■ PROBLEM DETAILS ■
When the word "Урвачева" shows up in a line of the data below, copy that whole line.

■ SUPPLIED ENTRIES ■
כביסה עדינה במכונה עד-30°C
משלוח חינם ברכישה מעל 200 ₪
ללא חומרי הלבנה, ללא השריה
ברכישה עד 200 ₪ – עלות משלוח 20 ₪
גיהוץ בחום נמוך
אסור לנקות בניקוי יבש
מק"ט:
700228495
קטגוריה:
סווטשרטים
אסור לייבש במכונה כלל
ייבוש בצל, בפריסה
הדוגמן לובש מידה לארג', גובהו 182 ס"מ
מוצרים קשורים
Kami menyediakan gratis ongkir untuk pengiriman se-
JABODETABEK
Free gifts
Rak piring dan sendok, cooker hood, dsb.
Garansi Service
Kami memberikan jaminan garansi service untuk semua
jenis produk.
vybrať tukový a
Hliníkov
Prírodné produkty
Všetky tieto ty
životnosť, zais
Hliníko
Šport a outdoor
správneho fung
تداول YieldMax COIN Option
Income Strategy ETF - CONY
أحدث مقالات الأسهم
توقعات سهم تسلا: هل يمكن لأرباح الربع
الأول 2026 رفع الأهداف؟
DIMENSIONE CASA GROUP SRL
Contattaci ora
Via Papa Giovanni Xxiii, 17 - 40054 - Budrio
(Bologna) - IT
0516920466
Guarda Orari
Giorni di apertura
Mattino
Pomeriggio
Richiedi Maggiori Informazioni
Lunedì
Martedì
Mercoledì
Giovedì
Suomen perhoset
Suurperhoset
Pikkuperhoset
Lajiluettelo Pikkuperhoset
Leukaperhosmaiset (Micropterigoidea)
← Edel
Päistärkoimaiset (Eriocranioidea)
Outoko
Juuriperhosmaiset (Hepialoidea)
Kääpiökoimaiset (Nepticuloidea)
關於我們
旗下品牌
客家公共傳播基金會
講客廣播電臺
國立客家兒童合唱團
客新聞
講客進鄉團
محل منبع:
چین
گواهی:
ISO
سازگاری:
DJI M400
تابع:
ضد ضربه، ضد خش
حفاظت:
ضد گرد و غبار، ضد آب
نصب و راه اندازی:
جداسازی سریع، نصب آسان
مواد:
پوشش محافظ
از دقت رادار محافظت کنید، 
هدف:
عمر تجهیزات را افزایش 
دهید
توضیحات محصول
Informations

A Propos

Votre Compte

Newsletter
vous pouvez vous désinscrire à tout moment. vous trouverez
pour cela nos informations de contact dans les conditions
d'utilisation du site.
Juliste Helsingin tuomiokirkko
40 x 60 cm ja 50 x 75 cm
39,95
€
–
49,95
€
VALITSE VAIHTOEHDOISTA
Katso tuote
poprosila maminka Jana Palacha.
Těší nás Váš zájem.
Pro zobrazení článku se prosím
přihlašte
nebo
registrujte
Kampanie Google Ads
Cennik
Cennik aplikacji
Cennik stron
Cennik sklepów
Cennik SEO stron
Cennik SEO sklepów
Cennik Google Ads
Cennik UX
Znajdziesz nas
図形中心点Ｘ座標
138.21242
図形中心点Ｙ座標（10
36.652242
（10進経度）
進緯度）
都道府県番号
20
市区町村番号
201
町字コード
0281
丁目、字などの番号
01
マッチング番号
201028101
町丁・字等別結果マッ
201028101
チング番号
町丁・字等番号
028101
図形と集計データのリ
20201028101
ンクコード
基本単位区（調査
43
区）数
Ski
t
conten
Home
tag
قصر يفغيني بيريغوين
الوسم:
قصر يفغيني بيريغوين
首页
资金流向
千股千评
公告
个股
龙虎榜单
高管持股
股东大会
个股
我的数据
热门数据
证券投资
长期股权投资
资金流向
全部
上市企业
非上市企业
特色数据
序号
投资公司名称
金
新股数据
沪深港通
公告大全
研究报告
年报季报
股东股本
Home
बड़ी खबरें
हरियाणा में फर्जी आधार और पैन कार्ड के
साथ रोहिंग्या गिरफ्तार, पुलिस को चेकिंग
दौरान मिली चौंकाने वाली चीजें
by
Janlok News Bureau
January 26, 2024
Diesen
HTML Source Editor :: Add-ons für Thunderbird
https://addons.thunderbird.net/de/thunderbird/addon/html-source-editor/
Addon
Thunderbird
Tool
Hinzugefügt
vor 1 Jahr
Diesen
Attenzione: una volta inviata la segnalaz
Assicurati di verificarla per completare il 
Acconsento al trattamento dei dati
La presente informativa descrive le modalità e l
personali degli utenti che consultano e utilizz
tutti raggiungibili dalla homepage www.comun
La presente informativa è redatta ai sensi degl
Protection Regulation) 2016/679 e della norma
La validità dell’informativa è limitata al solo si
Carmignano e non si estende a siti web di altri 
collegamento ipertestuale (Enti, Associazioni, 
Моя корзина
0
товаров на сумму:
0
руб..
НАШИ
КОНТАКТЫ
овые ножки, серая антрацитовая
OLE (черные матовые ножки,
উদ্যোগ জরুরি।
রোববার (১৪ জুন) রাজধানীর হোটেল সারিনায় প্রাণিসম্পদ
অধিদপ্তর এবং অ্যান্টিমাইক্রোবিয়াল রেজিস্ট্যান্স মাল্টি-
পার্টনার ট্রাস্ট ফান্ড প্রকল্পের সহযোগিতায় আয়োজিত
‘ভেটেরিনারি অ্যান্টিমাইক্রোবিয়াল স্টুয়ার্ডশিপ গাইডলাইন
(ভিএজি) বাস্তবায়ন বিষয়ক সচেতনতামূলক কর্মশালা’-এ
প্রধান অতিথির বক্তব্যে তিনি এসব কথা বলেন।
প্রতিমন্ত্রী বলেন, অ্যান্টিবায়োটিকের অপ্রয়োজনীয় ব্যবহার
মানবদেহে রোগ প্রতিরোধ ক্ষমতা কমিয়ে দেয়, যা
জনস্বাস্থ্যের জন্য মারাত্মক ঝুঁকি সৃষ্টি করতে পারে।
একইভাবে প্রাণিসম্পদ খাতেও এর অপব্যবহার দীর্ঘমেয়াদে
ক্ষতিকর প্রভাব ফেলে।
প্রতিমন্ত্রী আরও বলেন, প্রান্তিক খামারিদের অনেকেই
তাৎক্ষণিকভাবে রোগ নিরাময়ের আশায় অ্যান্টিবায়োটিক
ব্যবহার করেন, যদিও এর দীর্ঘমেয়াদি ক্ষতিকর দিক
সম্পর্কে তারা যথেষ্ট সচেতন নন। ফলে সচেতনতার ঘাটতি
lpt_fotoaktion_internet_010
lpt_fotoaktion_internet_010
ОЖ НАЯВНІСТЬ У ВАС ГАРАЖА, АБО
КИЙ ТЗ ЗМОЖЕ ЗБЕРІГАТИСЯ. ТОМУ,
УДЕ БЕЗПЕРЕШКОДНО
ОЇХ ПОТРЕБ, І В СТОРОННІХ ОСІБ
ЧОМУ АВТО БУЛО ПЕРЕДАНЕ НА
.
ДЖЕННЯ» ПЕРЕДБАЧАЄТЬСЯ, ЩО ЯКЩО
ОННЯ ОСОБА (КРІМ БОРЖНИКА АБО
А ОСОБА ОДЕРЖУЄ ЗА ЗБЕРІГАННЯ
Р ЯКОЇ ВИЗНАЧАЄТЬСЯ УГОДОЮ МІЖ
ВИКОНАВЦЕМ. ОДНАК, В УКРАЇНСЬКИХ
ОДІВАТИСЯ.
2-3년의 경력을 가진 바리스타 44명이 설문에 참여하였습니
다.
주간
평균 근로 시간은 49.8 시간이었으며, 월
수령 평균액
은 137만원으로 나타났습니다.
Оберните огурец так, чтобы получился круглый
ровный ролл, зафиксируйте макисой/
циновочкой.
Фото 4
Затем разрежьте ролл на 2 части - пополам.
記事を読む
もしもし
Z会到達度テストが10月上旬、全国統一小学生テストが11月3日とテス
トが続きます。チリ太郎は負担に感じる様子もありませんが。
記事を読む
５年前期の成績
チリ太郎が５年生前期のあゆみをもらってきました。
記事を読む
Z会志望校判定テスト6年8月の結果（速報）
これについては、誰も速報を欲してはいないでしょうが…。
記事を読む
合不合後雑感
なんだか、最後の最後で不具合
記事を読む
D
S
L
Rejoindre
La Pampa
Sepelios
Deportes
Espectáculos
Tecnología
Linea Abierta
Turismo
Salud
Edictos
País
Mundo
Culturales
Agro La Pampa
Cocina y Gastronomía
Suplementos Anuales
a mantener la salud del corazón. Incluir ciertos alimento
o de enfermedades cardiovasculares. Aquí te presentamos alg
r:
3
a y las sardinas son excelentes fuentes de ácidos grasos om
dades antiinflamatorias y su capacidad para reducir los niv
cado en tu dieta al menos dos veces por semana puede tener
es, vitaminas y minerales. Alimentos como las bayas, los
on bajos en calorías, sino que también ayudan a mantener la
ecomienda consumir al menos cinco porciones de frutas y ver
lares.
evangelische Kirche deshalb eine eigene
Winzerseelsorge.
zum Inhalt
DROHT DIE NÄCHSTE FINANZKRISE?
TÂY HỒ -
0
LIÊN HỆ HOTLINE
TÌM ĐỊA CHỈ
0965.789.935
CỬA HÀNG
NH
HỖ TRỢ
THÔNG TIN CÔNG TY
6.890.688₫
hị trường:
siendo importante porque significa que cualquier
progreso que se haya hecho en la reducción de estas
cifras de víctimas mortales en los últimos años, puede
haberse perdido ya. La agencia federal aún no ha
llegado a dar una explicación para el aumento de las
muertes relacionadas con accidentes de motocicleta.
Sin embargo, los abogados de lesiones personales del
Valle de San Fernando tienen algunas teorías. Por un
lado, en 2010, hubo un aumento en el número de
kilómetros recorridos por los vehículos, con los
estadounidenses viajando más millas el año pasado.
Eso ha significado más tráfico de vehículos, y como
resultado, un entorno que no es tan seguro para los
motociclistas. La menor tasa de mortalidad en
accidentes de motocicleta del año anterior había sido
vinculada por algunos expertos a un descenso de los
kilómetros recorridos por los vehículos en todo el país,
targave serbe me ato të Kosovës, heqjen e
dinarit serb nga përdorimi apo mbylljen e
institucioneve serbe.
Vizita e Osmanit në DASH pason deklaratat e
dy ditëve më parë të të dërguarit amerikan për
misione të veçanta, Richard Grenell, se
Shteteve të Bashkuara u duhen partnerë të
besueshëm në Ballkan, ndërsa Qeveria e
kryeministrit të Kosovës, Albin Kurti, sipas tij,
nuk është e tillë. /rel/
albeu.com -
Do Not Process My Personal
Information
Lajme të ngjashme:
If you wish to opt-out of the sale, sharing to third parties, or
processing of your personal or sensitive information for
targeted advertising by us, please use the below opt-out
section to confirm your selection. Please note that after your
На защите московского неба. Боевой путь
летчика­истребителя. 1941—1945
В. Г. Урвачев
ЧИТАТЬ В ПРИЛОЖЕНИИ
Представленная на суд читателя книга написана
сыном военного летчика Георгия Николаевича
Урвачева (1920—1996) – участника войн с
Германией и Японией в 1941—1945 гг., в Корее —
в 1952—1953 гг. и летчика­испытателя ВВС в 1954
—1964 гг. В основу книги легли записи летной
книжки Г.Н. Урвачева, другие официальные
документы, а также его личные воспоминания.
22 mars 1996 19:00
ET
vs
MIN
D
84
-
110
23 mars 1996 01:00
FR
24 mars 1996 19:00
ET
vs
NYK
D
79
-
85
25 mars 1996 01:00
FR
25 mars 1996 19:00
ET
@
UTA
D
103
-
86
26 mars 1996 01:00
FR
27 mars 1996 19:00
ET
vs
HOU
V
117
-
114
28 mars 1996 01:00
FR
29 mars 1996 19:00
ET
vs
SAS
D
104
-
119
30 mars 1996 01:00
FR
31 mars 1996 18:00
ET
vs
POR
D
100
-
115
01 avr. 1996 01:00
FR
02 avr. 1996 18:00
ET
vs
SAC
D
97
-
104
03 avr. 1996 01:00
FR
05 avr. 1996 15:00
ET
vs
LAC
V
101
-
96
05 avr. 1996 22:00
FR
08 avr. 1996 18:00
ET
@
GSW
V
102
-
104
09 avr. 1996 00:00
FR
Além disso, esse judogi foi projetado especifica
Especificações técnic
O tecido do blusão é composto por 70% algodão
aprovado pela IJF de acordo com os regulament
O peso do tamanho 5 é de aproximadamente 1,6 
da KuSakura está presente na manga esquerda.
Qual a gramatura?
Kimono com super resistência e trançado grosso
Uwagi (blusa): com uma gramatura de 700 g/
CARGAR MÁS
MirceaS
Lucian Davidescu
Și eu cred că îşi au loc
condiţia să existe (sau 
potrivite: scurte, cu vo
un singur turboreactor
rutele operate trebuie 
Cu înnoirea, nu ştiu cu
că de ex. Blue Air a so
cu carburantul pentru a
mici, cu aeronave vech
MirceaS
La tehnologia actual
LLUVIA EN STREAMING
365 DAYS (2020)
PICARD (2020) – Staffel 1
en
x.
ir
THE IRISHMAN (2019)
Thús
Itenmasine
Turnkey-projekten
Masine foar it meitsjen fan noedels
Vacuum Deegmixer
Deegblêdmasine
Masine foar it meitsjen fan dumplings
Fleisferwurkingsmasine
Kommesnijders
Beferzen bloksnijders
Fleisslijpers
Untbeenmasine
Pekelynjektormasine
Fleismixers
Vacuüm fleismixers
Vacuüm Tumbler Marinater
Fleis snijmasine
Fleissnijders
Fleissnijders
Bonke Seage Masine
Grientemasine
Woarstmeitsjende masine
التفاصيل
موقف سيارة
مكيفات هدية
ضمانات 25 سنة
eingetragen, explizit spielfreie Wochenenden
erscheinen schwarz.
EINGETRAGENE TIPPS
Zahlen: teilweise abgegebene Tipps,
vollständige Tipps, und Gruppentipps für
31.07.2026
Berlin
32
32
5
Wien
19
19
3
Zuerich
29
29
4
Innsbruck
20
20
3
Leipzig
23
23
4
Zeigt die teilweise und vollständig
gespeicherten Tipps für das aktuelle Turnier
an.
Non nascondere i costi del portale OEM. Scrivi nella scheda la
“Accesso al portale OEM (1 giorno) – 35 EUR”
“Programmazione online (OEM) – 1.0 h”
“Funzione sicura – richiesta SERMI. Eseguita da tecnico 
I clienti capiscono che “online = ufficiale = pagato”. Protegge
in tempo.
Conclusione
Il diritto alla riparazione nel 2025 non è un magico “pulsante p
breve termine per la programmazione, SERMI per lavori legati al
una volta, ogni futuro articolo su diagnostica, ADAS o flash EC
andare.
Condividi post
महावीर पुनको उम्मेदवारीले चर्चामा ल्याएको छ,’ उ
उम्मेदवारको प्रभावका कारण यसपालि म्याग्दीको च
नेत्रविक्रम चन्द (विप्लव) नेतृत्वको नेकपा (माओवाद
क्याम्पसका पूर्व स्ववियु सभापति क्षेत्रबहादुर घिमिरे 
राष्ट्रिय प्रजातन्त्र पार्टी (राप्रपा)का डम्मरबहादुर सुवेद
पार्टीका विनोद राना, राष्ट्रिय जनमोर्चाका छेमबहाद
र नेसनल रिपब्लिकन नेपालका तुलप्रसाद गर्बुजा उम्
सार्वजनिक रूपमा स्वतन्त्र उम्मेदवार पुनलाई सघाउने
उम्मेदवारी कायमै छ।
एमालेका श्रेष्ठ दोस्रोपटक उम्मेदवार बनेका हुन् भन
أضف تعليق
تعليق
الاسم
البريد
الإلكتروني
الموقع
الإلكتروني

■ RESPONSE FOR THIS EXERCISE ■
Урвачева (1920—1996) – участника войн с
книжки Г.Н. Урвачева, другие официальные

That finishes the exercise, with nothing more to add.